Thereafter, you need to apply for an emigration Tax Clearance Certificate from Sars. When applying for your emigration tax clearance, you will need to include a statement of assets and liabilities for the previous three tax years, and a capital gains tax calculation on the deemed disposal of assets on the day before you cease to be a resident. You will also need to include details of all your retirement funds, insurance policies, trusts, business interests, loans, donations, inheritances, property and income.
Property remaining in South Africa
In respect of property that you have not sold and still own in South Africa, these will form part of your blocked assets and must be listed. Your bank will keep these title deeds, together with copies of any rental agreement or bond information, in safe custody. Where you continue to hold shares in South Africa, you will need to hand over all original certificates or scrip account statements for keeping in safe custody. Any cash held in South African financial institutions that does not form part of your single discretionary or foreign capital allowance must be transferred to the authorised bank dealing with your emigration where it will be held in your capital account. Your other bank accounts must be closed. If you have trust interests, the full capital value of the trust must be included in the MP336(b) form, together with a copy of the trust deed (or Will in respect of a testamentary trust., the list of trust beneficiaries, and the audited financial statements for the previous three tax years. In respect of any other property owned by the emigrant, the documents of title in respect of these – such as vehicles, pension payments, household effects, jewellery – must be placed in safe custody. Once all your remaining assets have been brought under the administration of your authorised dealer (bank), you can apply to the Financial Surveillance Department to transfer our remaining liquid assets to the extent that they exceed your allowance.

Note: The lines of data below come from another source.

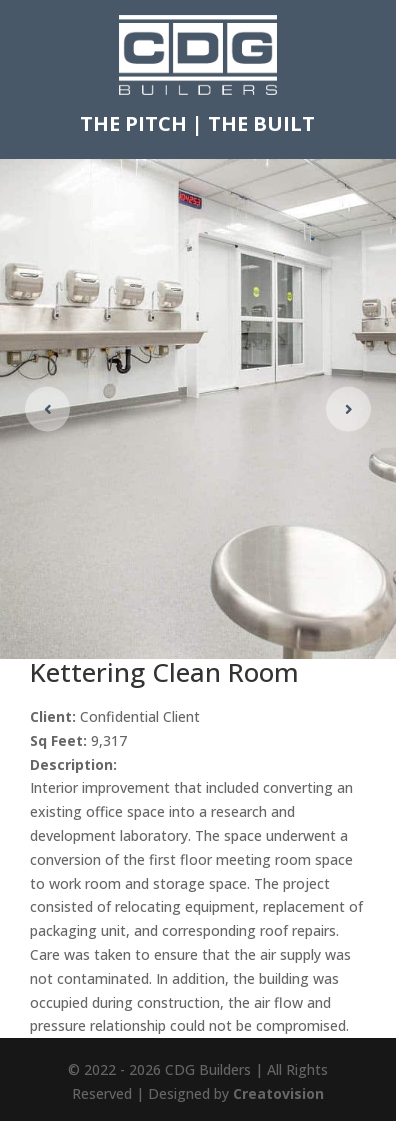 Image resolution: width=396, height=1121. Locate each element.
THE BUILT (261, 123)
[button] (348, 408)
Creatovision (278, 1093)
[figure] (198, 409)
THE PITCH (133, 123) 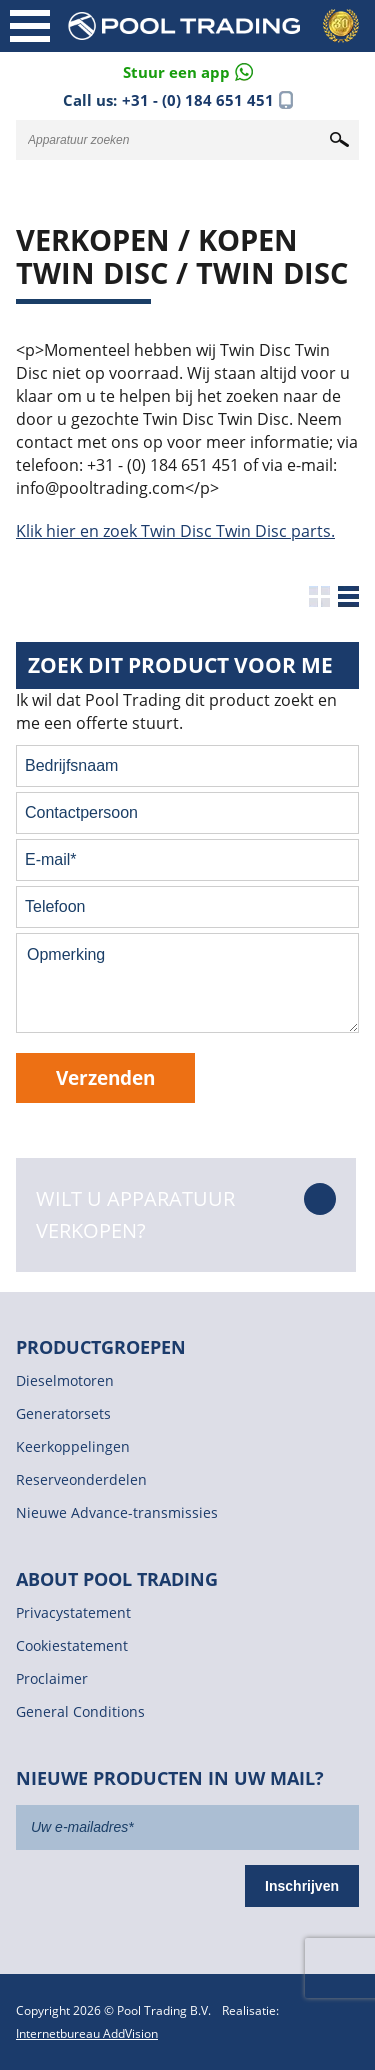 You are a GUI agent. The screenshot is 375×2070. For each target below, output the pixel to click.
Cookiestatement (72, 1645)
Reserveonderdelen (81, 1479)
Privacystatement (73, 1612)
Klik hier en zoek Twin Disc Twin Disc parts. (175, 531)
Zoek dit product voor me (180, 665)
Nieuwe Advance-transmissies (117, 1512)
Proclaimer (52, 1678)
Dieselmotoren (65, 1380)
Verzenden (105, 1077)
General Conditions (80, 1711)
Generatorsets (63, 1413)
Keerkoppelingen (73, 1446)
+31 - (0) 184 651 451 (198, 100)
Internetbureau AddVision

If you are a member of an approved retirement fund, such as a pension, provident, preservation or retirement annuity fund, you may be permitted to access the full amount in your fund prior to the age of 55 if you emigrate financially. You will therefore need to seek Sars approval and ensure that your tax affairs are in order. Bear in mind that any withdrawal you make from an approved retirement fund will be subject to tax.
Living and life annuities
Living annuities are not regulated by the Pension Funds Act and, because they are post-retirement investments, you will not be able to withdraw the funds. Generally speaking, your living annuity will continue to pay into a South African bank account, following which you can transfer the income offshore. A living annuity income cannot be paid directly into an offshore bank account. Similarly, the guaranteed income from a life annuity can be paid into a South African bank account and then transferred offshore.
Financial emigration does not mean that you stop paying tax to Sars. You will need to continue submitting annual tax returns to Sars, although you will only need to declare income that is sourced from this country, such as living annuity income or rental income.